Chapter 6. Spark’s Resilience Model

In most cases, a streaming job is a long-running job. By definition, streams of data observed and processed over time lead to jobs that run continuously. As they process data, they might accumulate intermediary results that are difficult to reproduce after the data has left the processing system. Therefore, the cost of failure is considerable and, in some cases, complete recovery is intractable.

In distributed systems, especially those relying on commodity hardware, failure is a function of size: the larger the system, the higher the probability that some component fails at any time. Distributed stream processors need to factor this chance of failure in their operational model.

In this chapter, we look at the resilience that the Apache Spark platform provides us: how it’s able to recover partial failure and what kinds of guarantees we are given for the data passing through the system when a failure occurs. We begin by getting an overview of the different internal components of Spark and their relation to the core data structure. With this knowledge, you can proceed to understand the impact of failure at the different levels and the measures that Spark offers to recover from such failure.

Resilient Distributed Datasets in Spark

Spark builds its data representations on Resilient Distributed Datasets (RDDs). Introduced in 2011 by the paper “Resilient Distributed Datasets: A Fault-Tolerant Abstraction for In-Memory Cluster Computing” [Zaharia2011], RDDs are the foundational data structure in Spark. It is at this ground level that the strong fault tolerance guarantees of Spark start.

RDDs are composed of partitions, which are segments of data stored on individual nodes and tracked by the Spark driver that is presented as a location-transparent data structure to the user.

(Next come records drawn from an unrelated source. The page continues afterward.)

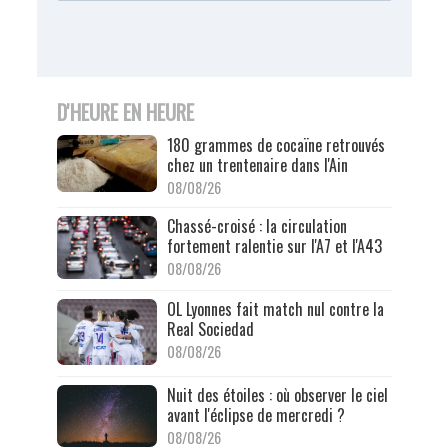
D'HEURE EN HEURE
180 grammes de cocaïne retrouvés
chez un trentenaire dans l'Ain
08/08/26
Chassé-croisé : la circulation
fortement ralentie sur l'A7 et l'A43
08/08/26
OL Lyonnes fait match nul contre la
Real Sociedad
08/08/26
Nuit des étoiles : où observer le ciel
avant l'éclipse de mercredi ?
08/08/26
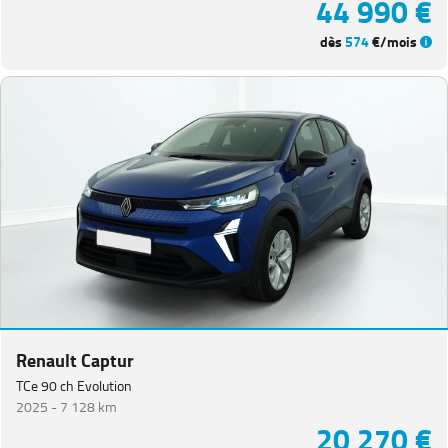
44 990 €
dès
574
€/mois
Renault Captur
TCe 90 ch Evolution
2025 -
7 128 km
20 270 €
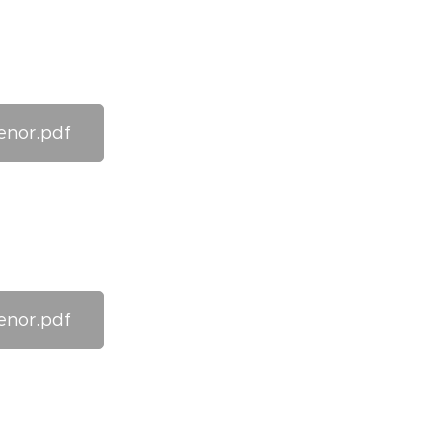
enor.pdf
enor.pdf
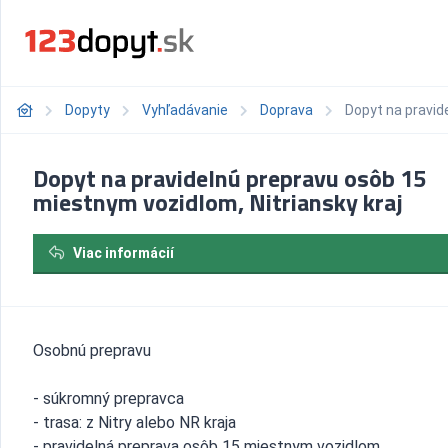
Dopyty
Vyhľadávanie
Doprava
Dopyt na pravid
Dopyt na pravidelnú prepravu osôb 15
miestnym vozidlom, Nitriansky kraj
Viac informácií
Osobnú prepravu
- súkromný prepravca
- trasa: z Nitry alebo NR kraja
- pravidelná preprava osôb 15 miestnym vozidlom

We illustrate these components in Figure 6-1 in which the classic word count application is broken down into the different elements that comprise an RDD.

spas 0601
Figure 6-1. An RDD operation represented in a distributed system

The colored blocks are data elements, originally stored in a distributed filesystem, represented on the far left of the figure. The data is stored as partitions, illustrated as columns of colored blocks inside the file. Each partition is read into an executor, which we see as the horizontal blocks. The actual data processing happens within the executor. There, the data is transformed following the transformations described at the RDD level:

  • .flatMap(l => l.split(" ")) separates sentences into words separated by space.

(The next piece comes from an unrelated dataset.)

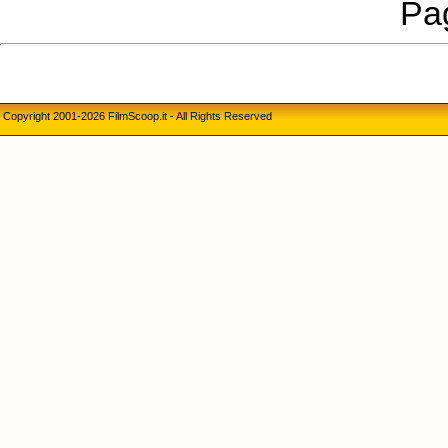
Pag
Copyright 2001-2026 FilmScoop.it - All Rights Reserved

  • .map(w => (w,1)) transforms each word into a tuple of the form (<word>, 1) in this way preparing the words for counting.

  • .reduceByKey(_ + _) computes the count, using the <word> as a key and applying a sum operation to the attached number.

  • The final result is attained by bringing the partial results together using the same reduce operation.

RDDs constitute the programmatic core of Spark. All other abstractions, batch and streaming alike, including DataFrames, DataSets, and DStreams are built using the facilities created by RDDs, and, more important, they inherit the same fault tolerance capabilities. We provide a brief introduction of the RDDs programming model in “RDDs as the Underlying Abstraction for DStreams”.

Another important characteristic of RDDs is that Spark will try to keep their data preferably in-memory for as long as it is required and provided enough capacity in the system. This behavior is configurable through storage levels and can be explicitly controlled by calling caching operations.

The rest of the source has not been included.